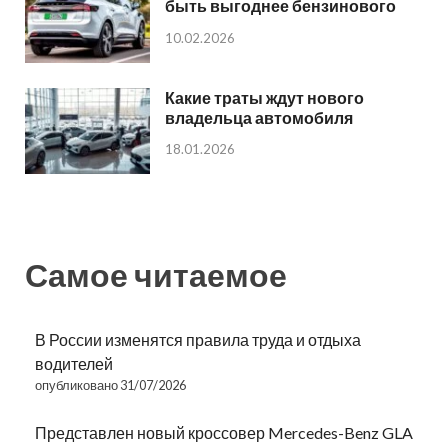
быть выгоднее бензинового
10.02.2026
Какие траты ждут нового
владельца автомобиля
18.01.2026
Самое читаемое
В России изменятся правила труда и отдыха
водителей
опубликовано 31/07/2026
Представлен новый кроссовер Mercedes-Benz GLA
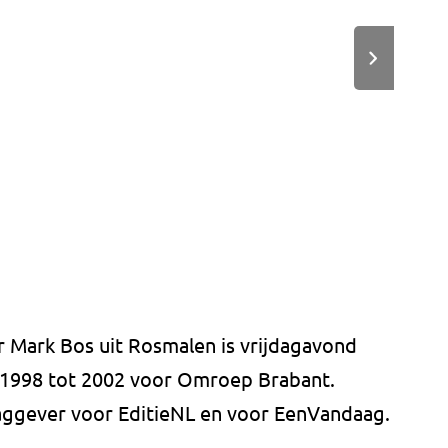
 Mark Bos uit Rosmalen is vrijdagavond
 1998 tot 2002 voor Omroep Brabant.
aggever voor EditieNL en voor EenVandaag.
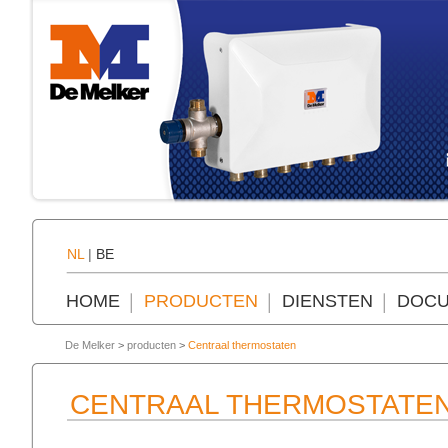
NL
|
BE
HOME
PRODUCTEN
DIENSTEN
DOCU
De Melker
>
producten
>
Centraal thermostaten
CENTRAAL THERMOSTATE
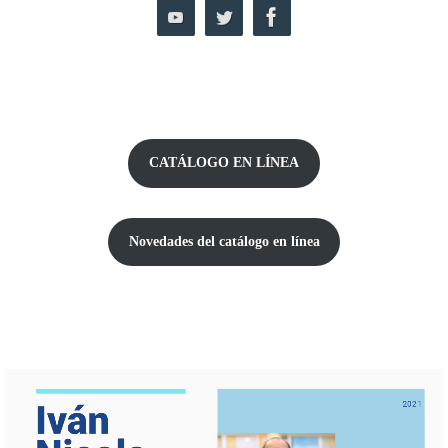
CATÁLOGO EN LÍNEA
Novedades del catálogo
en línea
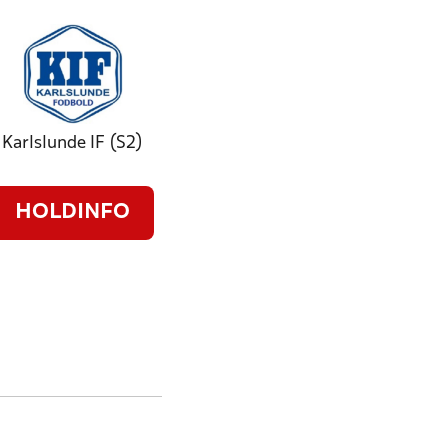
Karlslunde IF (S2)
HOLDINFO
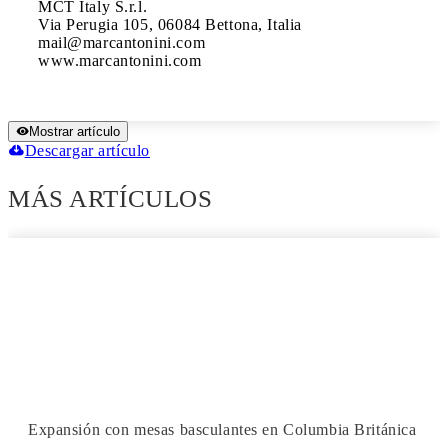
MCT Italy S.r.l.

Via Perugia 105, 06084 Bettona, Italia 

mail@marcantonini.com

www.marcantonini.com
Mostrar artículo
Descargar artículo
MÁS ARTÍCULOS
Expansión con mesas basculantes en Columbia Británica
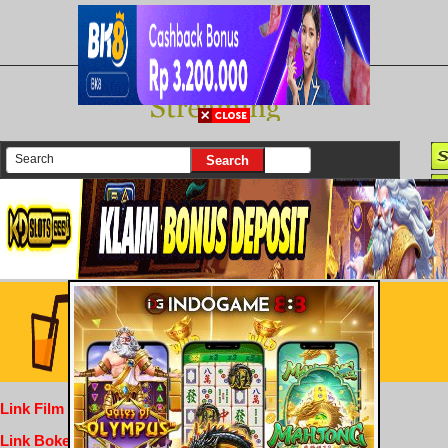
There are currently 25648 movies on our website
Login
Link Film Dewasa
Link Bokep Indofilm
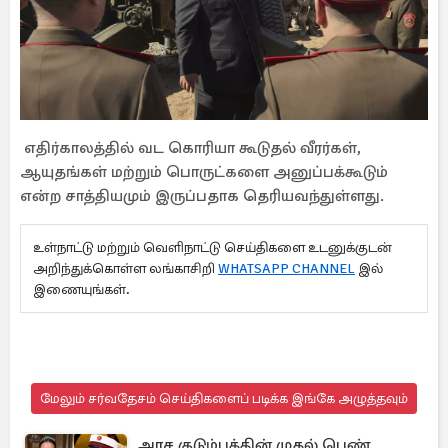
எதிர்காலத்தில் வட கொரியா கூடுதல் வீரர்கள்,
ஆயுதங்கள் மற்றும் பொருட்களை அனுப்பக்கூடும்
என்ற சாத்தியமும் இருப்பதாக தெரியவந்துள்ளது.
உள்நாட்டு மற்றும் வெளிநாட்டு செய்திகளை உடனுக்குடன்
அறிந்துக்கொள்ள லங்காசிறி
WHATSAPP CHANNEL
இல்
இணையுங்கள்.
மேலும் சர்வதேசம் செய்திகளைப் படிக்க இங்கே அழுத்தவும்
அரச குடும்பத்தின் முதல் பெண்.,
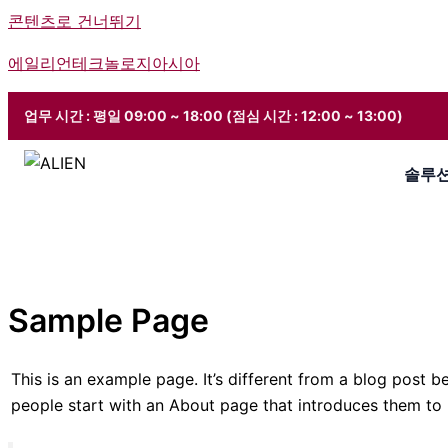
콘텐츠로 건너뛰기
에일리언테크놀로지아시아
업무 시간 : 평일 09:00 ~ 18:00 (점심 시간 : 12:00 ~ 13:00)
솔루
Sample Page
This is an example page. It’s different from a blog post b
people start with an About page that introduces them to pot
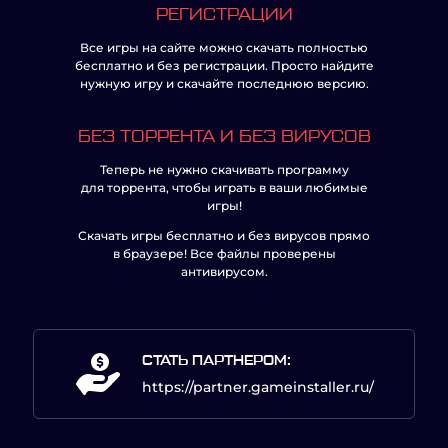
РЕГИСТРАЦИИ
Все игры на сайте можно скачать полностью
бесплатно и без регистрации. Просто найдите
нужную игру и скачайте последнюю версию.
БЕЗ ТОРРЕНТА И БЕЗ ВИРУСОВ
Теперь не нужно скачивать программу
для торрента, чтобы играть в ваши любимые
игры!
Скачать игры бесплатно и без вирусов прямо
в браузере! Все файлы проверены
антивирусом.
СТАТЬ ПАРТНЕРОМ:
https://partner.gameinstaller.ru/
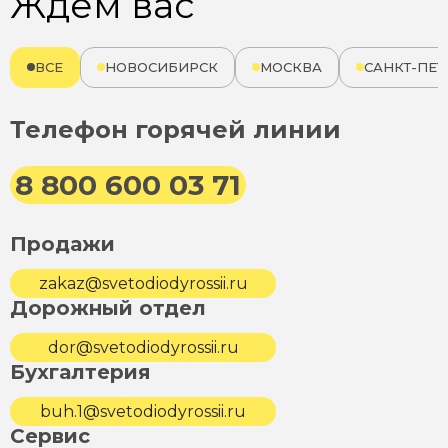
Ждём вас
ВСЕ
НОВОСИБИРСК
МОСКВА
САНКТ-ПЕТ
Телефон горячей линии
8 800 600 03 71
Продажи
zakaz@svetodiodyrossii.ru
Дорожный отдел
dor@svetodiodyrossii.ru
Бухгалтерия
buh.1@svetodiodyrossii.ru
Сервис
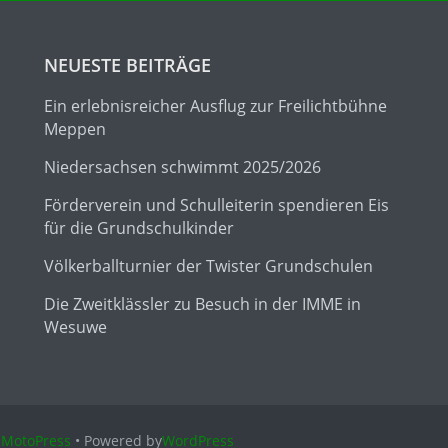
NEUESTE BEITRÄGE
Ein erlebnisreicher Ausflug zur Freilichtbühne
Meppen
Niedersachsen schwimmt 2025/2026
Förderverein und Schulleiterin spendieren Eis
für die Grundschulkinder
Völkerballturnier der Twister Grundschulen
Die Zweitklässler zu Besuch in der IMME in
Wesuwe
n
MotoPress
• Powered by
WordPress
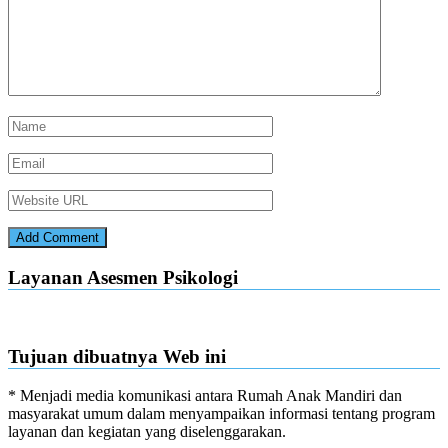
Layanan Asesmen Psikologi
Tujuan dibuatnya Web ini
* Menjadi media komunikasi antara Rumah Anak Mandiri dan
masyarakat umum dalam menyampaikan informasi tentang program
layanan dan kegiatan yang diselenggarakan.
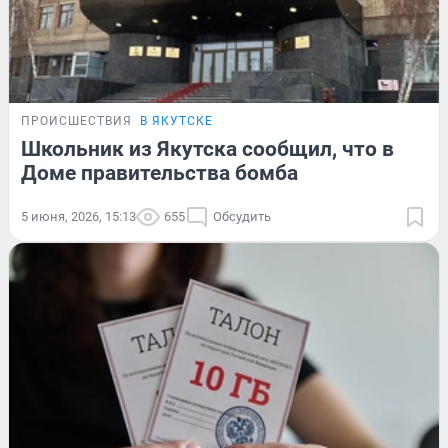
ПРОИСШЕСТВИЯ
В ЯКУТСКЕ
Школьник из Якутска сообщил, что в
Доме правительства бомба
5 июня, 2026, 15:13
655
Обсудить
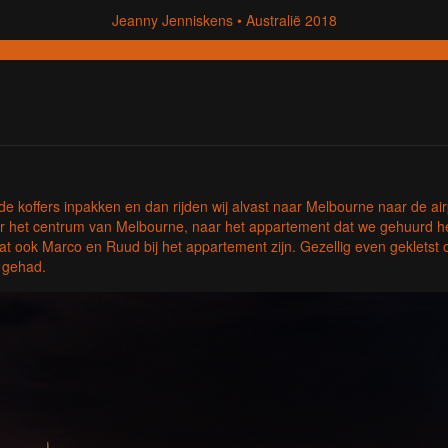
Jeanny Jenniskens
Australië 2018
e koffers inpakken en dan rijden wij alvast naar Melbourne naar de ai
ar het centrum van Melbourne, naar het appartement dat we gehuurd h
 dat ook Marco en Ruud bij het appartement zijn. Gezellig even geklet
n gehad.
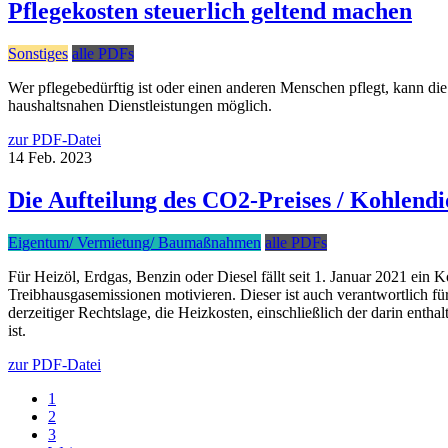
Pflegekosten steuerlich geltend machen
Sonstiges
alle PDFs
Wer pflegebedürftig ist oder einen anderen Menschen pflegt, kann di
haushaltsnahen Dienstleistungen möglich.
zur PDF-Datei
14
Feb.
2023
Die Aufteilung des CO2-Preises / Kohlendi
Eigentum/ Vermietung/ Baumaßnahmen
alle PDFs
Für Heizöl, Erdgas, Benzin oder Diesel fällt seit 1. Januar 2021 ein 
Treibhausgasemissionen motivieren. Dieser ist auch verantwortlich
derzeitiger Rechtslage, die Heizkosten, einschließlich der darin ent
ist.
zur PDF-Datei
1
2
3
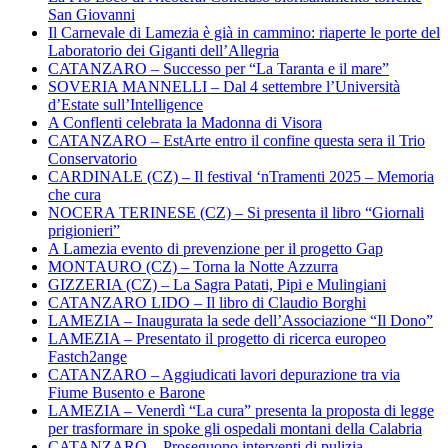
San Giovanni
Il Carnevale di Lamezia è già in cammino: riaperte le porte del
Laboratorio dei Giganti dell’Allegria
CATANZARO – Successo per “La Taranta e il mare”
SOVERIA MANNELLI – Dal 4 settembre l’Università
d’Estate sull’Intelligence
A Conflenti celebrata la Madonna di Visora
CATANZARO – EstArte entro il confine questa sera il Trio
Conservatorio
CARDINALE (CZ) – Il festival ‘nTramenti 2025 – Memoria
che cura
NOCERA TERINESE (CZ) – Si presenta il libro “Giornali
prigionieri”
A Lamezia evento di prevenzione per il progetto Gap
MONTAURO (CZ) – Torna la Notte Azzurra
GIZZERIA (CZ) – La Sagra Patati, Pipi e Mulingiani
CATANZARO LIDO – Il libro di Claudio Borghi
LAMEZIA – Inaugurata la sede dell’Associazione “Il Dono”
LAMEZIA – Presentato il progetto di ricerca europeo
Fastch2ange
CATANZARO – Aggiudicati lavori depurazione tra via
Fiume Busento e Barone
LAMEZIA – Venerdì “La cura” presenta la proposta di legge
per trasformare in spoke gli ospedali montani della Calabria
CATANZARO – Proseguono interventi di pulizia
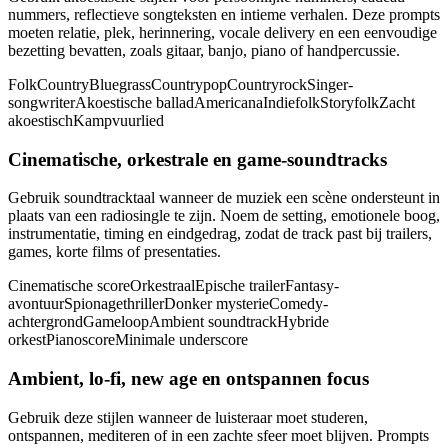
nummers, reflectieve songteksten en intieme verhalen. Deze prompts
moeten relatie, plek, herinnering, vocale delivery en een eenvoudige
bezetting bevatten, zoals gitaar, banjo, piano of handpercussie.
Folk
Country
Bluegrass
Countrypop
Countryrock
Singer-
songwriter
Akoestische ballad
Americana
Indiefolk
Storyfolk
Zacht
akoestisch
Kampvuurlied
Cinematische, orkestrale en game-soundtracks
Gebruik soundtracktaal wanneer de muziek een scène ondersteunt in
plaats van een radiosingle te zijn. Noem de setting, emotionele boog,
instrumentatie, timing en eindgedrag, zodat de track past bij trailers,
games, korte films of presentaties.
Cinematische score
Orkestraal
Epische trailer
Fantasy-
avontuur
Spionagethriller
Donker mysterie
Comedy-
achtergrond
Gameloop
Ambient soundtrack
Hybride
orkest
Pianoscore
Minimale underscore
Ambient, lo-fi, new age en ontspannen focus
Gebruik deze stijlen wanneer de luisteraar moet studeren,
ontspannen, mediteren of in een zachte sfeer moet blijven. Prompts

Directions =
Skip every picture and return the lines above from the top through the one that contains "Expansión con mesas".

Reply =
быть выгоднее бензинового
10.02.2026
Какие траты ждут нового
владельца автомобиля
18.01.2026
Самое читаемое
В России изменятся правила труда и отдыха
водителей
опубликовано 31/07/2026
Представлен новый кроссовер Mercedes-Benz GLA
 Mark Bos uit Rosmalen is vrijdagavond
 1998 tot 2002 voor Omroep Brabant.
aggever voor EditieNL en voor EenVandaag.
NL
|
BE
HOME
PRODUCTEN
DIENSTEN
DOCU
De Melker
>
producten
>
Centraal thermostaten
CENTRAAL THERMOSTATE
CATÁLOGO EN LÍNEA
Novedades del catálogo
en línea
Karlslunde IF (S2)
HOLDINFO
MCT Italy S.r.l.

Via Perugia 105, 06084 Bettona, Italia 

mail@marcantonini.com

www.marcantonini.com
Mostrar artículo
Descargar artículo
MÁS ARTÍCULOS
Expansión con mesas basculantes en Columbia Británica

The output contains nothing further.